An organization that practices what it preaches

I have known RESHAPE for years. I have seen them grow from a relatively small organization, driven by deeply committed people, into an organization with real impact. But what has always stood out to me is not just their growth, it is their integrity. RESHAPE is an organization that truly talks the talk and walks the walk. They work according to their stated principles, backing up their words with concrete action. Whether through programs in prisons, (re)integration initiatives, or collaborations that connect institutions with communities, they are constantly translating values into practice. Looking at the program of Prison Insights 2025, this became even more visible. The day brought together voices from across the globe, from grassroots organizations to international organizations, addressing themes such as education as a bridge between prisons and communities and the role of art and storytelling in systemic change. What struck me most was the diversity of perspectives and the shared commitment to action while being very much aware of reality.
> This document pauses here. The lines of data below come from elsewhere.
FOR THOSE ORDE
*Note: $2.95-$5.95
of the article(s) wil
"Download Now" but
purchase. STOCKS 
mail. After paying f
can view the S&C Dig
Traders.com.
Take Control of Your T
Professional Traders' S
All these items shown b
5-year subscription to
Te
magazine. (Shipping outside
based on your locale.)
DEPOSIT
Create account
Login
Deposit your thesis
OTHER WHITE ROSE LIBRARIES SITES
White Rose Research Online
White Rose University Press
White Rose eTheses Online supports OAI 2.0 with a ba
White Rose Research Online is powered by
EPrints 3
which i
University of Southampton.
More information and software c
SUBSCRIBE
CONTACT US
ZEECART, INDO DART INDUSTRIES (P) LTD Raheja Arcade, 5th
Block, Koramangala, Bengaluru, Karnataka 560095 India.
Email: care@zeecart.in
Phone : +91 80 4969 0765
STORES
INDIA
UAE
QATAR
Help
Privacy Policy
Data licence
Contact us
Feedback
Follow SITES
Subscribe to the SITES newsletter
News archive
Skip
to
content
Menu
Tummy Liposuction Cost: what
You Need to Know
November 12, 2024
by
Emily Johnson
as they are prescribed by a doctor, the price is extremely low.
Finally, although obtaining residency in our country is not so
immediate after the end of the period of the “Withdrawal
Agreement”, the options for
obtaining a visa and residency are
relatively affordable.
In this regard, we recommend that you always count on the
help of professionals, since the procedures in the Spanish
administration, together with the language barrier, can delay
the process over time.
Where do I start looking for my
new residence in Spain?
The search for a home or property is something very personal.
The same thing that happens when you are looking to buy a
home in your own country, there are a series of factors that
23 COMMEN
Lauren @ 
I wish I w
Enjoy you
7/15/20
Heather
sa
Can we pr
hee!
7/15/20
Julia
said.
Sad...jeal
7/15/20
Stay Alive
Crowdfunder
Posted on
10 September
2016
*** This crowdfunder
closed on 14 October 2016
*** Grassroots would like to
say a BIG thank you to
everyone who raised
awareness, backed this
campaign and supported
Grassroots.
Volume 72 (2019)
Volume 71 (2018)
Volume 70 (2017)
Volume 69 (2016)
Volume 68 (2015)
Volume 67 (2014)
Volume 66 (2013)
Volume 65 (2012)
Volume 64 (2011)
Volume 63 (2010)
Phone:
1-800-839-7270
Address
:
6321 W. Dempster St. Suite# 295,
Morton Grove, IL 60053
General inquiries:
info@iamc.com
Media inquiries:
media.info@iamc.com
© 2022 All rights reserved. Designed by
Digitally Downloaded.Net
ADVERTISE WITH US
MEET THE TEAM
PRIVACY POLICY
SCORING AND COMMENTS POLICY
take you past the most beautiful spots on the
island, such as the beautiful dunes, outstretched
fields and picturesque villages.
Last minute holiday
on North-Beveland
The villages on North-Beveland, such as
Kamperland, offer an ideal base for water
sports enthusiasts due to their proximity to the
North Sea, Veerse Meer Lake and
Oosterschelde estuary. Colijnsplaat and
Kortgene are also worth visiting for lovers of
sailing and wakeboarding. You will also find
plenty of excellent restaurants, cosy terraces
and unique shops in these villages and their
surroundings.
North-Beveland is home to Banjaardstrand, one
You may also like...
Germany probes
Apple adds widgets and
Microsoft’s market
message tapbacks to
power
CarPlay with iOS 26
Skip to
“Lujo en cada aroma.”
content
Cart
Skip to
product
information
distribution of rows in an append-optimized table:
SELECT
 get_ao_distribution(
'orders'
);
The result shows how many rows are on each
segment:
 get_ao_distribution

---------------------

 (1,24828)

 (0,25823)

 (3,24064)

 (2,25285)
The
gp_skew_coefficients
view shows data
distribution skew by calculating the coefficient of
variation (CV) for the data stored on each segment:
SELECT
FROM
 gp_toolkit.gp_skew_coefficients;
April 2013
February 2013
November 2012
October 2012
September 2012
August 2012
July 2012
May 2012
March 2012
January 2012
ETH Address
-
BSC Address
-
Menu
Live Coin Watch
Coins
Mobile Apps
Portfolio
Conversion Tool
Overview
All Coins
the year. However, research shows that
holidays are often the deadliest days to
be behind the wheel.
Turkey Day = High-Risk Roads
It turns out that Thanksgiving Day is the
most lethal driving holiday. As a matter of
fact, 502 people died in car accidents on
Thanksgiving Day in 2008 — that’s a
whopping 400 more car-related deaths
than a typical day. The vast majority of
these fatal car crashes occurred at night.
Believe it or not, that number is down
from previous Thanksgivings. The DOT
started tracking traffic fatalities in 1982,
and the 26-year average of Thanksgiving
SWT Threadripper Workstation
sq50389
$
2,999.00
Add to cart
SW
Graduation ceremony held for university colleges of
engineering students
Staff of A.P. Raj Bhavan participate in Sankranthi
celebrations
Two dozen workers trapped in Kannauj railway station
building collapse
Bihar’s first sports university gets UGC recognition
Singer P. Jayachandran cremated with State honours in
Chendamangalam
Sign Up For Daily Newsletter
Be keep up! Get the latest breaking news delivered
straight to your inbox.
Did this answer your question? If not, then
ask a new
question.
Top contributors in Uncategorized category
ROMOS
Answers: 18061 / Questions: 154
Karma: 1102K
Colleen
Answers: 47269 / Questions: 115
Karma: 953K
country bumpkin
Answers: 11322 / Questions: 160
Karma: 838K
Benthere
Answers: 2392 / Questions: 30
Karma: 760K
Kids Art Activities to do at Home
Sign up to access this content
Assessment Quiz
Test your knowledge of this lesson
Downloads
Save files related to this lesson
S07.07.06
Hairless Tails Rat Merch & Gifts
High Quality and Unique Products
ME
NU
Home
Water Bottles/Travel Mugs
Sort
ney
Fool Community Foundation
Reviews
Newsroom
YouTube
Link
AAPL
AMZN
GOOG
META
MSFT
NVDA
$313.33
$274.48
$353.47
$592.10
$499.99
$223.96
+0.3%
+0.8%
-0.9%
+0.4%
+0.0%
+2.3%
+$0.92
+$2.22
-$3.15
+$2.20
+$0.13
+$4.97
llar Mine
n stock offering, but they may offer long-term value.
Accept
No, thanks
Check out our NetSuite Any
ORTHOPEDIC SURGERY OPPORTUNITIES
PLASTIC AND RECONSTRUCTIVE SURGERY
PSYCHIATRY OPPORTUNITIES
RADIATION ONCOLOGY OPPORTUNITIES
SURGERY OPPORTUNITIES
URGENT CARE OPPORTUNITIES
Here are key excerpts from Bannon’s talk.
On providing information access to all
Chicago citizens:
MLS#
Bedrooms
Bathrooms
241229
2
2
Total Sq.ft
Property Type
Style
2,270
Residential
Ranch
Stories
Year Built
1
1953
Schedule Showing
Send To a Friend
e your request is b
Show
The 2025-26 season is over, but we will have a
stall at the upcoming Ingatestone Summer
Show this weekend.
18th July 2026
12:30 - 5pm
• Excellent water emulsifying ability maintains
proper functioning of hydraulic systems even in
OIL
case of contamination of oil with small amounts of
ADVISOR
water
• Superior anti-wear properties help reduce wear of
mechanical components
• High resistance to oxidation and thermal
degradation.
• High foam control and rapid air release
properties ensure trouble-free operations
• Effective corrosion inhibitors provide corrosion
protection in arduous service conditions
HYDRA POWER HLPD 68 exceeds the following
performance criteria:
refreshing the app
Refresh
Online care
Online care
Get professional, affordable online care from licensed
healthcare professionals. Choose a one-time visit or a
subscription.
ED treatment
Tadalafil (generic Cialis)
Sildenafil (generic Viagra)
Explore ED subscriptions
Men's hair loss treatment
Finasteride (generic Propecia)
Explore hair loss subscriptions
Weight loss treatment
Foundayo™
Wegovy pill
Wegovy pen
From prisons to communities

During Prison Insights 2025, something shifted in how I looked at my work. If we want prisons to disappear from our societies, we cannot only focus on detention houses, because these to become easily a tool for oppression. We need to focus on the conditions that make prisons (im)possible. We need to invest in communities. In relationships. In social infrastructures that prevent harm before it happens and that can hold it when it does. Across Europe, we are already seeing glimpses of this. Cities experimenting with restorative approaches, where conflict is addressed through dialogue rather than punishment. Initiatives where people with lived experience are central to shaping solutions. Programs that connect education, art, and justice, creating pathways that do not rely on exclusion. These are not utopias. They are practices already in motion and Prison Insights 2025 has showed us this. They show us that another reality is possible.

A personal turning point

Prison Insights 2025 gave me clarity. There is no single moment I can point to that changed everything for me. It was something more layered. I realized that I had been talking about change for too long, while witnessing too little of it in reality and doing too little about that. That realization is uncomfortable. It forces you to reflect not only on the systems you are trying to change, but also on your own position within them. The end of one oppressive system often marks the beginning of another. This is a painful truth. But it is also a necessary one. Because it asks us not only to persist but to adapt. It is perhaps that realization that made me make the decision at Prison Insights 2025 to leave my all too comfortable position at RESCALED. 

Why spaces like Prison Insights matter

Today, my work still centers on justice. But my focus has shifted. I no longer see the transformation of the prison system as something that can be achieved solely from focusing on criminal justice. I see it as something that must be built from the outside, in the heart of our communities. If we want prisons to be excluded from our societies, we need to build societies that no longer depend on them.

In a time where incarceration continues to expand and political discourse often leans toward more punishment rather than less, spaces like Prison Insights are essential because they create space for reflection, for confrontation and most importantly for connection. They bring together people who are not only imagining change but actively working towards it. Prison Insights 2025 for me was a shift, a decision and a new direction.